Bon, d’accord : la nouvelle directive stipule que les petites entreprises doivent toujours transmettre les informations du bilan aux ‘autorités compétentes’. Mais ces informations sont beaucoup plus restreintes que les comptes annuels classiques et il n’est pas certain que ces informations du bilan soient accessibles à des tiers. En d’autres termes, il n’est plus tellement question de transparence ici.

Faux argument

Mais nous avons quand même allégé la charge administrative des entreprises, non ? Absolument pas. Il faut du temps, des efforts et de l’argent pour établir des comptes annuels corrects, c’est vrai. Mais nombreux sont ceux qui oublient la valeur du format. C’est justement grâce à cette obligation de publication généralisée, que les comptes annuels sont acceptés à l’unanimité comme une preuve de bonne gestion d’entreprise, de solvabilité ou de potentiel de croissance.

Vous voulez emprunter de l’argent à la banque ? Vos comptes annuels vous aideront à obtenir le prêt. Négocier de meilleures conditions avec votre fournisseur ? Là encore, les comptes annuels peuvent s’avérer utiles. En Allemagne, où l’obligation de publication est beaucoup plus souple, chaque partie intéressée exige son propre document. Ce qui, ironiquement, augmente la pression administrative sur les petites entreprises.

Vue sur les finances

De nombreux patrons d’entreprises, surtout des petites, accordent une confiance aveugle à leur comptable. Résultat ? Ils ne connaissent pas bien la situation financière de leur entreprise. Or, pour bien diriger son entreprise, un gérant doit absolument savoir quels sont ses coûts quotidiens, ses revenus, les investissements nécessaires et quel est le comportement de paiement (de ses clients). Tous les comptables ne considèrent pas qu’il est de leur devoir de prévenir le gérant lorsque la santé financière de l’entreprise se détériore, de sorte que les signaux d’alarme sont souvent captés trop tard. Des comptes annuels détaillés et correctement établis permettent aux entrepreneurs de veiller sur la santé financière de leur entreprise.
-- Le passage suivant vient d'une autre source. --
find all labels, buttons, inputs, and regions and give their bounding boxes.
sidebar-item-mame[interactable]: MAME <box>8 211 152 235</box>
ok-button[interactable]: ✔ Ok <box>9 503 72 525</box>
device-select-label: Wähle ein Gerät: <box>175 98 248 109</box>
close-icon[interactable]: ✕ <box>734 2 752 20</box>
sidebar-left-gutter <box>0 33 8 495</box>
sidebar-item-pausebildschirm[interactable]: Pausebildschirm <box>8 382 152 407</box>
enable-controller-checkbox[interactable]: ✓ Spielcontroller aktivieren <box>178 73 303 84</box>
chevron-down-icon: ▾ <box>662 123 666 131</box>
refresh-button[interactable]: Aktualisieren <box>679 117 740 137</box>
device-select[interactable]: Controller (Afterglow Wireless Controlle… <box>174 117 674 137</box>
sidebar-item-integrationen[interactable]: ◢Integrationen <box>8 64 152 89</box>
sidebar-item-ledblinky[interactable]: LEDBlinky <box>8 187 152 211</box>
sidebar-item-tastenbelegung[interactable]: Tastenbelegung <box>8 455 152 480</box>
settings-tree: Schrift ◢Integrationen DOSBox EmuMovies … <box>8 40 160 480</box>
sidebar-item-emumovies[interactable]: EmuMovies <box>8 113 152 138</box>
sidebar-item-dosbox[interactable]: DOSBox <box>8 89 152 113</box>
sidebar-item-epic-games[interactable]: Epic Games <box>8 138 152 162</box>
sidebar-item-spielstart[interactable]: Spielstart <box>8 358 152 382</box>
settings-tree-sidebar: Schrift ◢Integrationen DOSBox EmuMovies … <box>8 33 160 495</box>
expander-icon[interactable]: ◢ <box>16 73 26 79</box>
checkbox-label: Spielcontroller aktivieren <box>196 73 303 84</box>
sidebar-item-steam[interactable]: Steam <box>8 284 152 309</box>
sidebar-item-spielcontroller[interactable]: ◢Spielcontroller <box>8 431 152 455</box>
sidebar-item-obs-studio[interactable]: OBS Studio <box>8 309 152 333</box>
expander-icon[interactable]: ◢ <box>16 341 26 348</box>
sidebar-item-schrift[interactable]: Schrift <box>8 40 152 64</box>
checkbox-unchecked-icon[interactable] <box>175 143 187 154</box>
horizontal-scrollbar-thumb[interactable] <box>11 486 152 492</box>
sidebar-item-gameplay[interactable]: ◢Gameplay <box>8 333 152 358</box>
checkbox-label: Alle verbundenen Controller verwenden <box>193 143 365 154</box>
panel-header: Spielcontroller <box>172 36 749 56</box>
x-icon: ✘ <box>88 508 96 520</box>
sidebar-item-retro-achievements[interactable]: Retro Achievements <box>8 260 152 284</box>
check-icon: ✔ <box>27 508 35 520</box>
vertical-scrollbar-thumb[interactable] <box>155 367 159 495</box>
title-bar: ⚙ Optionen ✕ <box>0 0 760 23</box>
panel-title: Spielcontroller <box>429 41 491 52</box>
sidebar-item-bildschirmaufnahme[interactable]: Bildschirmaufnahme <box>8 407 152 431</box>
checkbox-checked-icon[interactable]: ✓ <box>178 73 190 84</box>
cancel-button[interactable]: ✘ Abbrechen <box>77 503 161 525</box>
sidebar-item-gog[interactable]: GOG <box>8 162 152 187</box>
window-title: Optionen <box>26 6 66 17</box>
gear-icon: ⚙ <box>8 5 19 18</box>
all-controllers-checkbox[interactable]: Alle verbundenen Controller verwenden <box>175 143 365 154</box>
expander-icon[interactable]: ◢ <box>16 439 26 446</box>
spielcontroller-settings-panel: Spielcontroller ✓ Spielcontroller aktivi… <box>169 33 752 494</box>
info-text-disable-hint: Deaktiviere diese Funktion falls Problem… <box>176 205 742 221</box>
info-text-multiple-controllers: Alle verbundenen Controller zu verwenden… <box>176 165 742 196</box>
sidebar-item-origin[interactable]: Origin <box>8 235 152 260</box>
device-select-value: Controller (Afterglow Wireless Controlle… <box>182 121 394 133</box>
Les comptes annuels forment aussi une base importante pour les parties qui ont intérêt à ce que l’entreprise soit saine financièrement, sans pour autant en faire partie. Lorsqu’une (petite) entreprise publie moins, ou plus du tout, elle devient soudainement beaucoup moins transparente. Ce qui peut avoir des conséquences pour la relation avec les fournisseurs, les banques, les clients ou les assureurs. Une étude a ainsi démontré que les entreprises qui publient beaucoup accèdent bien plus facilement au crédit que celles qui ne le font pas.

Un choix important

Nous allons vers une législation imposant une obligation de publication moins stricte, et cette tendance ne pourra malheureusement plus être inversée. La publication des comptes annuels relèvera d’un choix. Actuellement, les petites entreprises ne font plus ce choix sciemment ou de manière réfléchie. De nombreux entrepreneurs s’en remettent à la décision de leur comptable, sans même en parler ou en discuter.
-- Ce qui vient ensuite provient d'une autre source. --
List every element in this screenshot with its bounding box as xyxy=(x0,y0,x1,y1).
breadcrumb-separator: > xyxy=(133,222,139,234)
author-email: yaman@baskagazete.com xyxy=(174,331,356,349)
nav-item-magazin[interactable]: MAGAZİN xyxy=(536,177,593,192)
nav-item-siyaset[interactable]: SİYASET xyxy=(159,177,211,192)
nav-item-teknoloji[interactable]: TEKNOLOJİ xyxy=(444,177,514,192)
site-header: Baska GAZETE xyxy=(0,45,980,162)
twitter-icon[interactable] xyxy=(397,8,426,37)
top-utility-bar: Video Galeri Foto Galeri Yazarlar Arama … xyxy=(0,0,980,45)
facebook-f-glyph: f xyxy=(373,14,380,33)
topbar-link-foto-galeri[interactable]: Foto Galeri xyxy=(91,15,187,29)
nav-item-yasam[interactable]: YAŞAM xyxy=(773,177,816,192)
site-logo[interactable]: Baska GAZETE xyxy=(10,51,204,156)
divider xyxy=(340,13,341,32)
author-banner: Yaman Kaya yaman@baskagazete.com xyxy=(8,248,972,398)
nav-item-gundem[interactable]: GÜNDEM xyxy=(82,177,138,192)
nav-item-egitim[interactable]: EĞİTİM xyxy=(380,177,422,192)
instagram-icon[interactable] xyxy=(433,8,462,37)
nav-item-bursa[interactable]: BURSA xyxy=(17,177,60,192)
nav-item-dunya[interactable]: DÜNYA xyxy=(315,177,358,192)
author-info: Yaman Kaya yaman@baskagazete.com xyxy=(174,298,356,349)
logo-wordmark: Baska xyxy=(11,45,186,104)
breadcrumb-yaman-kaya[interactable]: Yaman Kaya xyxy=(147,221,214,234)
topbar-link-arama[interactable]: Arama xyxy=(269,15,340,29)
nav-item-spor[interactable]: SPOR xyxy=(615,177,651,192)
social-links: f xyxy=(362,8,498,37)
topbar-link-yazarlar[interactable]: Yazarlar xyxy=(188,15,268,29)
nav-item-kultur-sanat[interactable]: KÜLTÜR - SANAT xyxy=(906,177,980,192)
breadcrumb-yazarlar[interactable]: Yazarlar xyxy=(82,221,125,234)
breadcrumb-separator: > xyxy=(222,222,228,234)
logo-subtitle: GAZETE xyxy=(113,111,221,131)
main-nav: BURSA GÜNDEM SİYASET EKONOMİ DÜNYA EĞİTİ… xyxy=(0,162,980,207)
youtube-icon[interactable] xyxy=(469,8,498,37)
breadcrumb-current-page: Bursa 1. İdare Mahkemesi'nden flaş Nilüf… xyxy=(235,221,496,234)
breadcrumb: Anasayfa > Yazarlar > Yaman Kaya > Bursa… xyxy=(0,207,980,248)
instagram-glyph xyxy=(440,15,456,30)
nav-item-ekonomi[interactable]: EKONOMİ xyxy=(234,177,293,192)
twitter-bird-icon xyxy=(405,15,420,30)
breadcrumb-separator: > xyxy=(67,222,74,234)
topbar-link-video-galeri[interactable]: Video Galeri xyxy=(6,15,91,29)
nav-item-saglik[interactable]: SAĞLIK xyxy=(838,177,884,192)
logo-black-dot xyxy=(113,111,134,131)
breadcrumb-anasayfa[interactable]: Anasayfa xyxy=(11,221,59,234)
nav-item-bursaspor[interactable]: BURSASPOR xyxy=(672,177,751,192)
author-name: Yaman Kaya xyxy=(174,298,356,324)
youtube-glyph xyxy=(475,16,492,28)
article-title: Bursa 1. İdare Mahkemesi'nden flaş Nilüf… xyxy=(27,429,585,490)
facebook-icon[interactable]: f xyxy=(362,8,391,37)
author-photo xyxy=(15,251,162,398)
C’est là une évolution très dangereuse. Le défaut de publication entraînera automatiquement une méfiance de la part des partenaires commerciaux comme de la société. Les entrepreneurs jouent ainsi, même inconsciemment, avec l’avenir de leur entreprise. Ce n’est pas parce que vous n’avez pas besoin du crédit de vos fournisseurs actuellement que ce ne sera pas le cas plus tard. Vous n’êtes pas à l’abri des problèmes, dont certains peuvent être causés par des facteurs externes, et dans un tel cas, la transparence et la confiance sont essentielles pour obtenir l’aide nécessaire.